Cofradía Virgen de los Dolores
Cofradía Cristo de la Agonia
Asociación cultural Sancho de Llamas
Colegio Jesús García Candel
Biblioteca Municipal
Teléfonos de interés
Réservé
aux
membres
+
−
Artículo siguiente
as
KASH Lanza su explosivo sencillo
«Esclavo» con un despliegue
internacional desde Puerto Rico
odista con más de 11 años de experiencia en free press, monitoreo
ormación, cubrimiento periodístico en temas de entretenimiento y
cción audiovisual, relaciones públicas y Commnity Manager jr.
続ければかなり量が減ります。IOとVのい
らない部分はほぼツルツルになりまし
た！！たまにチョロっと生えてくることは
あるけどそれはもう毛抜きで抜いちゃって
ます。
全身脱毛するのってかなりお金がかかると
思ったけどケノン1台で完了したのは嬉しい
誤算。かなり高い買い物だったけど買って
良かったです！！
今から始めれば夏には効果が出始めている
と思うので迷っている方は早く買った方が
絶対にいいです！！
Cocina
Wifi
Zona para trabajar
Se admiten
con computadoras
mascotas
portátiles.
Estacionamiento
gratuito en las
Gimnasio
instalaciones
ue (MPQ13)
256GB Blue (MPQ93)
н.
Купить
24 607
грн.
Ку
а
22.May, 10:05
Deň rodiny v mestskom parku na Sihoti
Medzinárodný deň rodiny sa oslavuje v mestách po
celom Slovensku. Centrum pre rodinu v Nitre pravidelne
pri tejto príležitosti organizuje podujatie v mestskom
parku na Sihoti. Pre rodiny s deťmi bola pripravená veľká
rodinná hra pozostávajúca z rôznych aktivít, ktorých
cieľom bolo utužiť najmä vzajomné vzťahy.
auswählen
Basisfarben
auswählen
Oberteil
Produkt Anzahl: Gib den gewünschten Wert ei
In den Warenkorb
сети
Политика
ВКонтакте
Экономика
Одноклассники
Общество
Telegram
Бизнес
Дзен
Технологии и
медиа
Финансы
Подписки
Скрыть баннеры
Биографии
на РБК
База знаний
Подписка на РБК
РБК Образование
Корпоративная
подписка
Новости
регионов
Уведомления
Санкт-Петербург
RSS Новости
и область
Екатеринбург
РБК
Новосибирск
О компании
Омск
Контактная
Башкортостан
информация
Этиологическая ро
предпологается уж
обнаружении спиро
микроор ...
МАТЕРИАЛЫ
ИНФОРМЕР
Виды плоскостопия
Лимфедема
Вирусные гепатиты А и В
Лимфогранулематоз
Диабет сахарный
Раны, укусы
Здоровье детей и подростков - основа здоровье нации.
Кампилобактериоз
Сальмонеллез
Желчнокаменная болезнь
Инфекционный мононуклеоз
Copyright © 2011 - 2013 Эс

### Task requirements
Your reply should be all of the data, returned exactly.

### Exercise solution
Cofradía Virgen de los Dolores
Cofradía Cristo de la Agonia
Asociación cultural Sancho de Llamas
Colegio Jesús García Candel
Biblioteca Municipal
Teléfonos de interés
Réservé
aux
membres
+
−
Artículo siguiente
as
KASH Lanza su explosivo sencillo
«Esclavo» con un despliegue
internacional desde Puerto Rico
odista con más de 11 años de experiencia en free press, monitoreo
ormación, cubrimiento periodístico en temas de entretenimiento y
cción audiovisual, relaciones públicas y Commnity Manager jr.
続ければかなり量が減ります。IOとVのい
らない部分はほぼツルツルになりまし
た！！たまにチョロっと生えてくることは
あるけどそれはもう毛抜きで抜いちゃって
ます。
全身脱毛するのってかなりお金がかかると
思ったけどケノン1台で完了したのは嬉しい
誤算。かなり高い買い物だったけど買って
良かったです！！
今から始めれば夏には効果が出始めている
と思うので迷っている方は早く買った方が
絶対にいいです！！
Cocina
Wifi
Zona para trabajar
Se admiten
con computadoras
mascotas
portátiles.
Estacionamiento
gratuito en las
Gimnasio
instalaciones
ue (MPQ13)
256GB Blue (MPQ93)
н.
Купить
24 607
грн.
Ку
а
22.May, 10:05
Deň rodiny v mestskom parku na Sihoti
Medzinárodný deň rodiny sa oslavuje v mestách po
celom Slovensku. Centrum pre rodinu v Nitre pravidelne
pri tejto príležitosti organizuje podujatie v mestskom
parku na Sihoti. Pre rodiny s deťmi bola pripravená veľká
rodinná hra pozostávajúca z rôznych aktivít, ktorých
cieľom bolo utužiť najmä vzajomné vzťahy.
auswählen
Basisfarben
auswählen
Oberteil
Produkt Anzahl: Gib den gewünschten Wert ei
In den Warenkorb
сети
Политика
ВКонтакте
Экономика
Одноклассники
Общество
Telegram
Бизнес
Дзен
Технологии и
медиа
Финансы
Подписки
Скрыть баннеры
Биографии
на РБК
База знаний
Подписка на РБК
РБК Образование
Корпоративная
подписка
Новости
регионов
Уведомления
Санкт-Петербург
RSS Новости
и область
Екатеринбург
РБК
Новосибирск
О компании
Омск
Контактная
Башкортостан
информация
Этиологическая ро
предпологается уж
обнаружении спиро
микроор ...
МАТЕРИАЛЫ
ИНФОРМЕР
Виды плоскостопия
Лимфедема
Вирусные гепатиты А и В
Лимфогранулематоз
Диабет сахарный
Раны, укусы
Здоровье детей и подростков - основа здоровье нации.
Кампилобактериоз
Сальмонеллез
Желчнокаменная болезнь
Инфекционный мононуклеоз
Copyright © 2011 - 2013 Эс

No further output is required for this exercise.